I didn't understand why he wanted time.

Haven't we had enough of that?

I was more than willing to accept letting our secret relationship become known, but for some reason Hero wasn't having that.

Maybe deep down he knew once this tour ended, there was no way we'd be able to keep a relationship on top of everything else going on in our lives.

And that further proves my point about the idea of whatever happens on this tour, stays on the tour.

Maria didn't have to tell me "I told you so" in order for me to know that's what she was thinking. But I knew she'd never be able to understand.

I couldn't care less what people thought about us, no matter how hard their words hurt. I cared about Hero, and our relationship. What was going to happen to it?

Would we still be able to remain professional? Or would it be Mexico all over again?

As I slip a white sweater over my head, I keep telling myself that we'd be able to get through it. We've done it countless times before, but knowing what we've been through, and how intense it was compared to that one night in Los Angeles, I couldn't help but worry that we'd lose it.

I make my way out of my room, my stomach dropping when I see Hero standing across the hall.

"Hey." He calmly says.

"Hi."

"C-Can we talk?" He asks.

I shake my head. "Let's just get through today."

I didn't have the energy to hash it out with him right now. I was still trying to wrap my head around what went down between us in France. To have him turn around and tell me that he made a mistake or didn't mean what he said would confuse me even more.

Right now, we needed to focus and get through today.

We had a few days off before the US premiere.

We could figure everything out then.

"Okay." Hero simply says before making his way down the hallway.

Anna comes out of her room and looks up and down the hallway before looking at me. "Where's Hero?"

"Already downstairs." I tell her.

"Oh." She says before raising a brow. "Everything okay?"

It felt as though I had literally just told Anna that Hero and I were together.

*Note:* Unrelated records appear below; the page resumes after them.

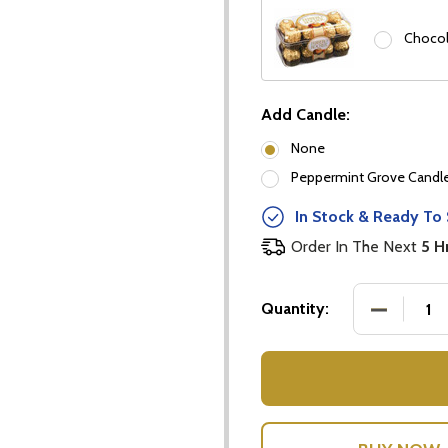
Chocol
Add Candle:
None
Peppermint Grove Candles
our newsletter
In Stock & Ready To 
t_name
Order In The Next
5 H
DECREASE
Quantity:
w this popup again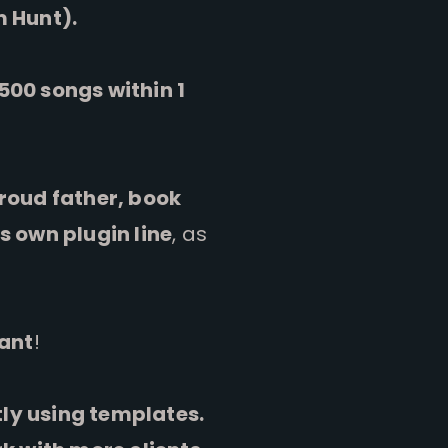
m Hunt).
500 songs within 1
roud father, book
s own plugin line
, as
tant
!
ntly using templates.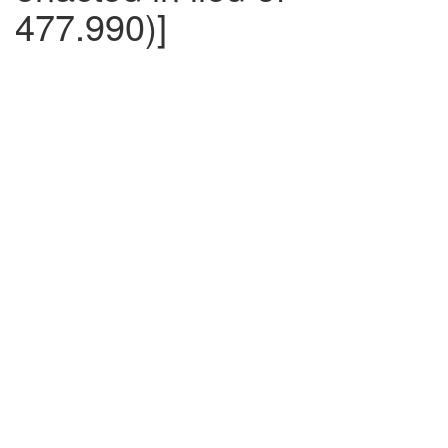
477.990)]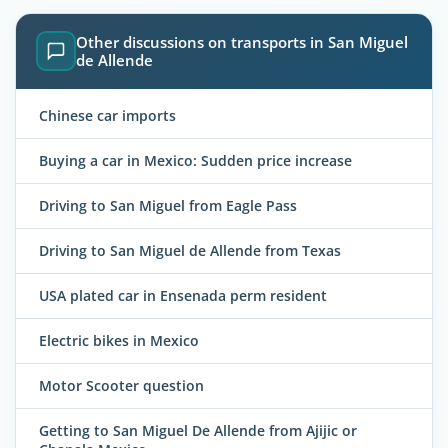
Other discussions on transports in San Miguel
de Allende
Chinese car imports
Buying a car in Mexico: Sudden price increase
Driving to San Miguel from Eagle Pass
Driving to San Miguel de Allende from Texas
USA plated car in Ensenada perm resident
Electric bikes in Mexico
Motor Scooter question
Getting to San Miguel De Allende from Ajijic or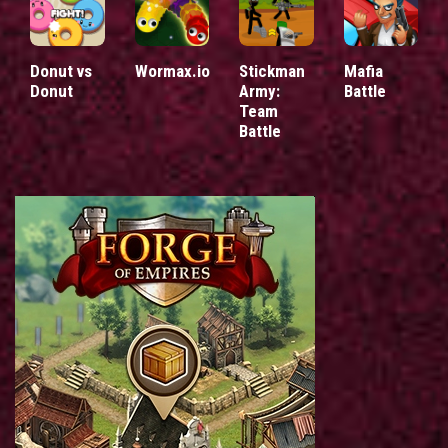
Donut vs
Wormax.io
Stickman
Mafia
Donut
Army:
Battle
Team
Battle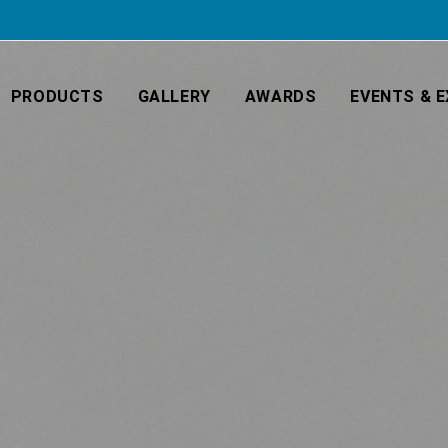
PRODUCTS
GALLERY
AWARDS
EVENTS & E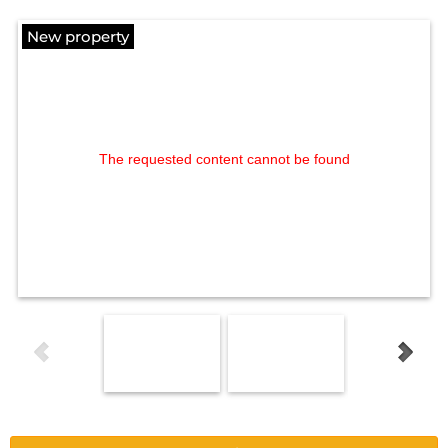
New property
The requested content cannot be found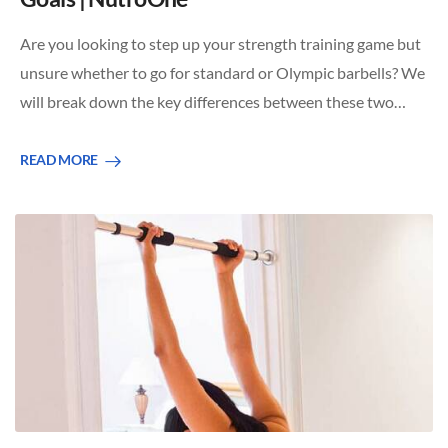
Are you looking to step up your strength training game but
unsure whether to go for standard or Olympic barbells? We
will break down the key differences between these two…
READ MORE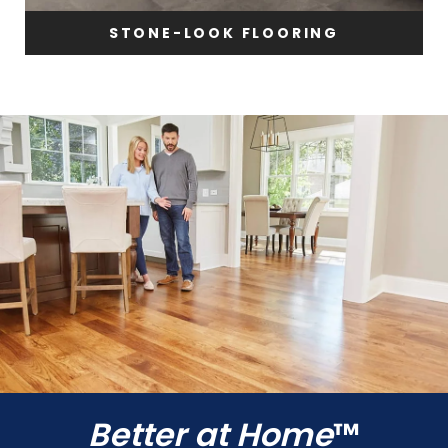
STONE-LOOK FLOORING
Better at Home
™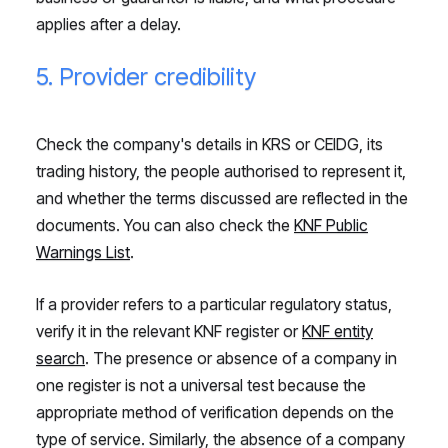
applies after a delay.
5. Provider credibility
Check the company's details in KRS or CEIDG, its
trading history, the people authorised to represent it,
and whether the terms discussed are reflected in the
documents. You can also check the
KNF Public
Warnings List
.
If a provider refers to a particular regulatory status,
verify it in the relevant KNF register or
KNF entity
search
. The presence or absence of a company in
one register is not a universal test because the
appropriate method of verification depends on the
type of service. Similarly, the absence of a company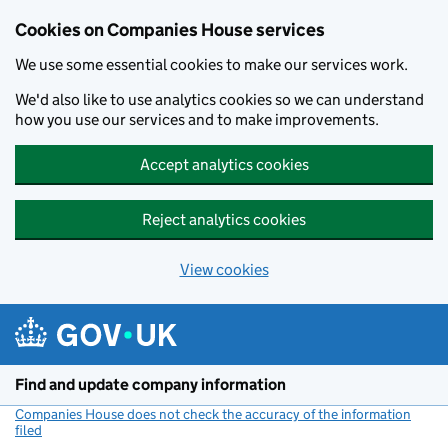
Cookies on Companies House services
We use some essential cookies to make our services work.
We'd also like to use analytics cookies so we can understand
how you use our services and to make improvements.
Accept analytics cookies
Reject analytics cookies
View cookies
Skip to main content
Find and update company information
Companies House does not check the accuracy of the information
filed
(link opens a new window)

To tell her now that we've called it quits or in Hero's case, we're "taking a break", wasn't worth it.

After all, maybe he'll come around.

Our first interview is with a Canadian morning show.

Hero and I put on a brave face as per usual while Anna does most of the talking.

I try not to look too bothered when we're asked about our first meeting, the woman interviewing us attempting to delve into the logistics of it.

The first interview isn't nearly as difficult to get through as our second one, as a major topic of discussion was how Hero and I faired with our intimate scenes.

The term "good casting" just didn't seem to fit well with us anymore, given everything we've been through.

I notice Hero's shift in body language, his body angling way from me while his arms were crossed in a defensive manner. I attempt to keep a smile on my face, but my thoughts were racing.